Many health organizations around the world are adding warnings to the urgency highlighted in the latest report from the Intergovernmental Panel on Climate Change released on Monday with a plea to reduce toxic carbon pollutants.
The IPCC report Impacts, Vulnerability and Adaption was the most dire and comprehensive report released by the Nobel Peace Prize winning group to date, which used the word “risk” over 250 times after only using it 40 times in its previous report.
Global Climate & Health Alliance released a document on Friday calling climate change “the biggest global health threat of the 21st century,” according to a report in EcoWatch.
Governments of the world need to take immediate action they say.

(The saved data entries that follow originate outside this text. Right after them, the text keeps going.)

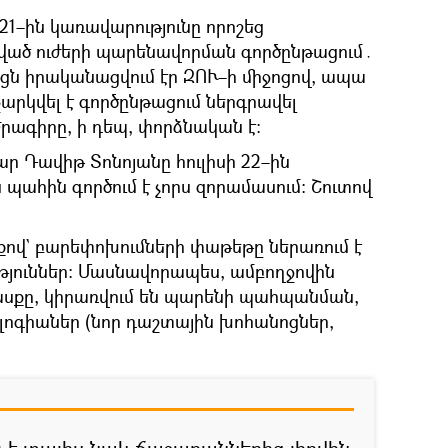
21–ին կառավարությունը որոշեց
նված ուժերի պարենավորման գործընթացում․
ացն իրականացվում էր ԶՈՒ–ի միջոցով, ապա
րկվել է գործընթացում ներգրավել
րագիրը, ի դեպ, փորձնական է։
 Դավիթ Տոնոյանը հուլիսի 22–ին
ս պահին գործում է չորս զորամասում։ Շուտով
քով` բարեփոխումների փաթեթը ներառում է
ւթյուններ։ Մասնավորապես, ամբողջովին
պասքը, կիրառվում են պարենի պահպանման,
ոգիաներ (նոր դաշտային խոհանոցներ,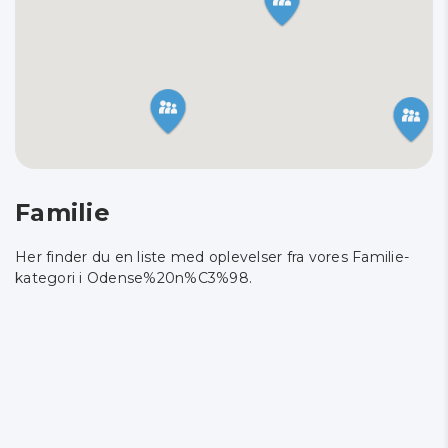
Familie
Her finder du en liste med oplevelser fra vores Familie-
kategori i Odense%20n%C3%98.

“We are already seeing serious threats to health from heatwaves and bushfires in Australia, which are increasing due to climate change; but we know the worst impacts on health are being borne by those in developing nations,” said Dr. Liz Hanna, President of Climate and Health Alliance (Australia) “We can respond to this threat, and action now will prevent further harm. We call on our health and medical colleagues around the world to join us in demanding strong action to reduce emissions to limit these risks to health.”

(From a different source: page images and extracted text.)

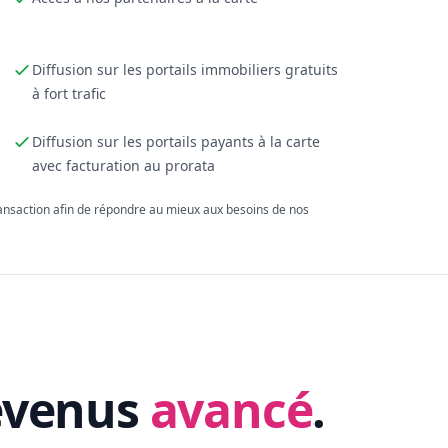
Diffusion sur les portails immobiliers gratuits
à fort trafic
Diffusion sur les portails payants à la carte
avec facturation au prorata
ransaction afin de répondre au mieux aux besoins de nos
evenus
avancé
.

Global health organizations see climate change as inextricably connected to human health.
Here are several ways CHA sees as risk to people from extreme climate anomalies:
- In Australia, the number of “dangerously hot” days, when core body temperatures may increase by two degrees Celsius or more, threatening health, is projected to rise from the current four-six days per year, to as high as 33-45 days per year by 2070.

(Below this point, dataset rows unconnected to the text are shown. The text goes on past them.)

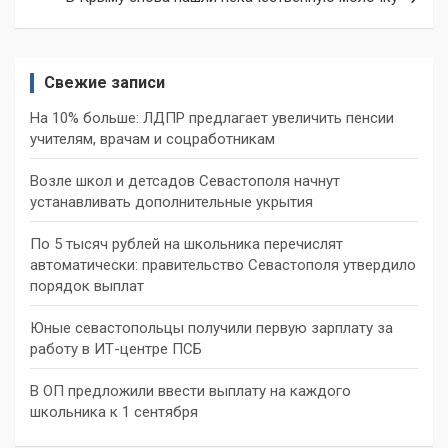
Свежие записи
На 10% больше: ЛДПР предлагает увеличить пенсии
учителям, врачам и соцработникам
Возле школ и детсадов Севастополя начнут
устанавливать дополнительные укрытия
По 5 тысяч рублей на школьника перечислят
автоматически: правительство Севастополя утвердило
порядок выплат
Юные севастопольцы получили первую зарплату за
работу в ИТ-центре ПСБ
В ОП предложили ввести выплату на каждого
школьника к 1 сентября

- Climate change shows a strong association with the spread of infectious diseases, including dengue fever, chikungunya and visceral leishmaniasis.
- It is forecasted to drive up food prices and to increase the number of undernourished children under five by 20-25 million globally, by 2050. This, in turn, is associated with a significant increase in stunting, anemia and child mortality.
- Water-related diseases (eg. diarrhea, cholera, schistosomiasis) will likely increase, due to flooding, increased run-off (reducing water quality) and water scarcity.
Ironically, Australia, once a national leader in efforts to reduce greenhouse emissions to mitigate climate change elected a science denier as prime minister last September.
Tony Abbott made headline-grabbing remarks at a conference in Switzerland in January a month prior to the G20 summit in Sydney, when he referred to climate change as “clutter” he didn't want on the agenda.
Meanwhile, President Barack Obama and Secretary of State John Kerry are taking the IPCC report very seriously.
Democrats in the US senate have already highlighted the connection between climate change and fearsome impacts on human health with everything from increased respiratory diseases to cancer and cardiovascular concerns.
Sens. Barbara Boxer (D-Calif.) and Sheldon Whitehouse (D-RI) co-authored a letter in February to Kerry urging him to study potential health risks when evaluating whether or not to approve the final construction of TransCanada’s Keystone XL pipeline across the heartland of America.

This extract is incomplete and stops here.